Robust effects of corticothalamic feedback and behavioral state on movie responses in mouse dLGN

Abstract

Neurons in the dorsolateral geniculate nucleus (dLGN) of the thalamus receive a substantial proportion of modulatory inputs from corticothalamic (CT) feedback and brain stem nuclei. Hypothesizing that these modulatory influences might be differentially engaged depending on the visual stimulus and behavioral state, we performed in vivo extracellular recordings from mouse dLGN while optogenetically suppressing CT feedback and monitoring behavioral state by locomotion and pupil dilation.

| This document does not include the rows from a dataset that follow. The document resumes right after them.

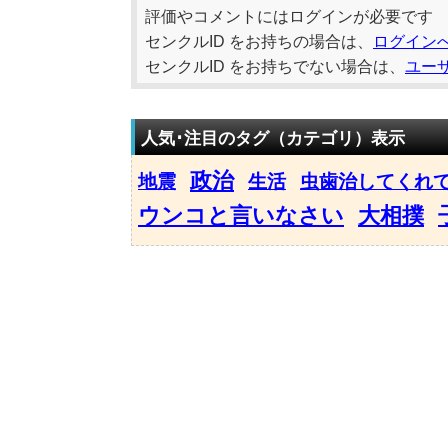
評価やコメントにはログインが必要です
センクルID をお持ちの場合は、
ログイン
センクルID をお持ちでない場合は、
ユー
人気･注目のタグ（カテゴリ）表示
政治
地震
生活
虫歯治してくれ
ウンコと言いなさい
大相撲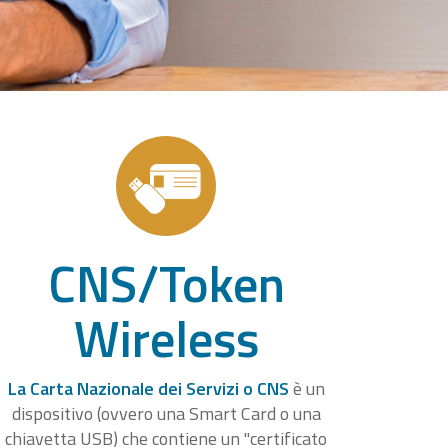
CNS/Token
Wireless
La Carta Nazionale dei Servizi o CNS
è un
dispositivo (ovvero una Smart Card o una
chiavetta USB) che contiene un "certificato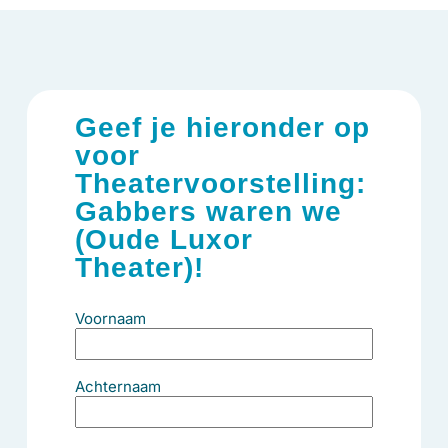
Geef je hieronder op
voor
Theatervoorstelling:
Gabbers waren we
(Oude Luxor
Theater)!
Voornaam
Achternaam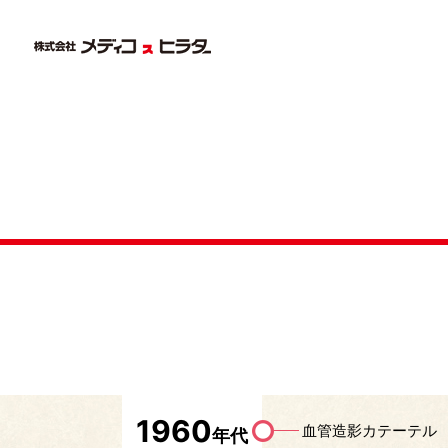
1960
血管造影カテーテル
年代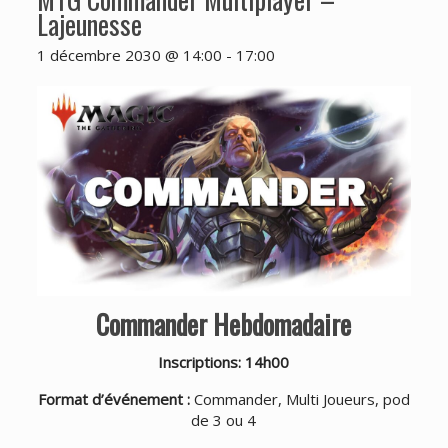
Lajeunesse
1 décembre 2030 @ 14:00
-
17:00
Commander Hebdomadaire
Inscriptions: 14h00
Format d’événement :
Commander, Multi Joueurs, pod
de 3 ou 4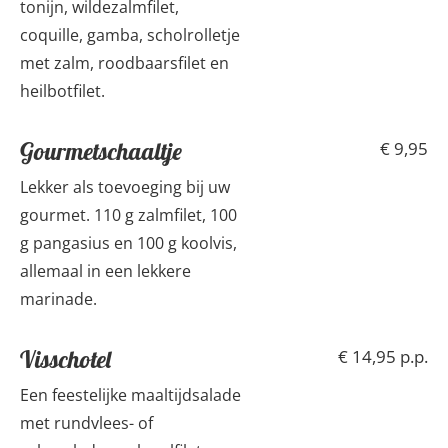
tonijn, wildezalmfilet,
coquille, gamba, scholrolletje
met zalm, roodbaarsfilet en
heilbotfilet.
Gourmetschaaltje
€ 9,95
Lekker als toevoeging bij uw
gourmet. 110 g zalmfilet, 100
g pangasius en 100 g koolvis,
allemaal in een lekkere
marinade.
Visschotel
€ 14,95 p.p.
Een feestelijke maaltijdsalade
met rundvlees- of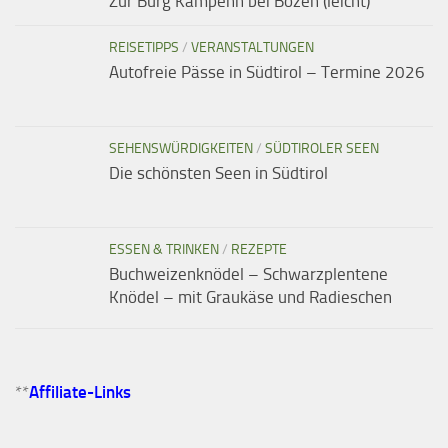
Zur Burg Kampenn bei Bozen (leicht)
REISETIPPS
/
VERANSTALTUNGEN
Autofreie Pässe in Südtirol – Termine 2026
SEHENSWÜRDIGKEITEN
/
SÜDTIROLER SEEN
Die schönsten Seen in Südtirol
ESSEN & TRINKEN
/
REZEPTE
Buchweizenknödel – Schwarzplentene
Knödel – mit Graukäse und Radieschen
**
Affiliate-Links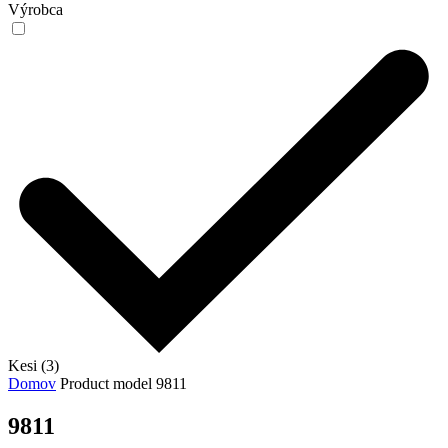
Výrobca
Kesi (3)
Domov
Product model
9811
9811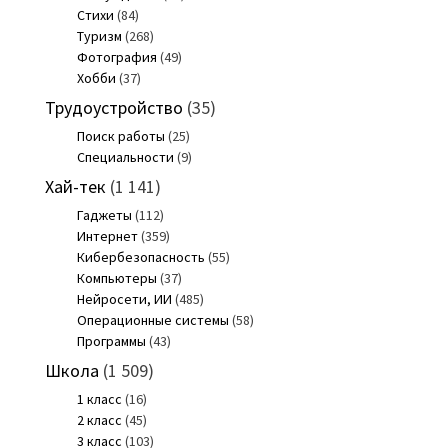
Стихи
(84)
Туризм
(268)
Фотография
(49)
Хобби
(37)
Трудоустройство
(35)
Поиск работы
(25)
Специальности
(9)
Хай-тек
(1 141)
Гаджеты
(112)
Интернет
(359)
Кибербезопасность
(55)
Компьютеры
(37)
Нейросети, ИИ
(485)
Операционные системы
(58)
Программы
(43)
Школа
(1 509)
1 класс
(16)
2 класс
(45)
3 класс
(103)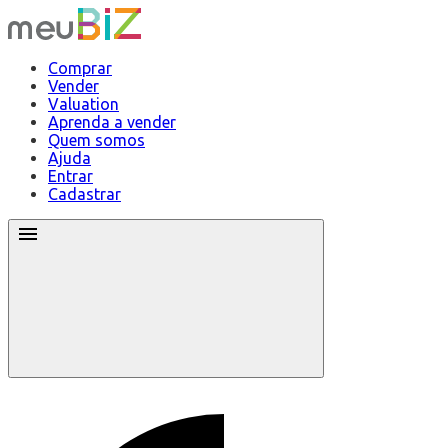
Comprar
Vender
Valuation
Aprenda a vender
Quem somos
Ajuda
Entrar
Cadastrar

For naturalistic movie clips, we found CT feedback to consistently increase dLGN response gain and promote tonic firing. In contrast, for gratings, CT feedback effects on firing rates were mixed. For both stimulus types, the neural signatures of CT feedback closely resembled those of behavioral state, yet effects of behavioral state on responses to movies persisted even when CT feedback was suppressed. We conclude that CT feedback modulates visual information on its way to cortex in a stimulus-dependent manner, but largely independently of behavioral state.

Data availability

Data and source code used to generate the figures in the manuscript has been made available on Dryad (https://doi.org/10.5061/dryad.xgxd254j7).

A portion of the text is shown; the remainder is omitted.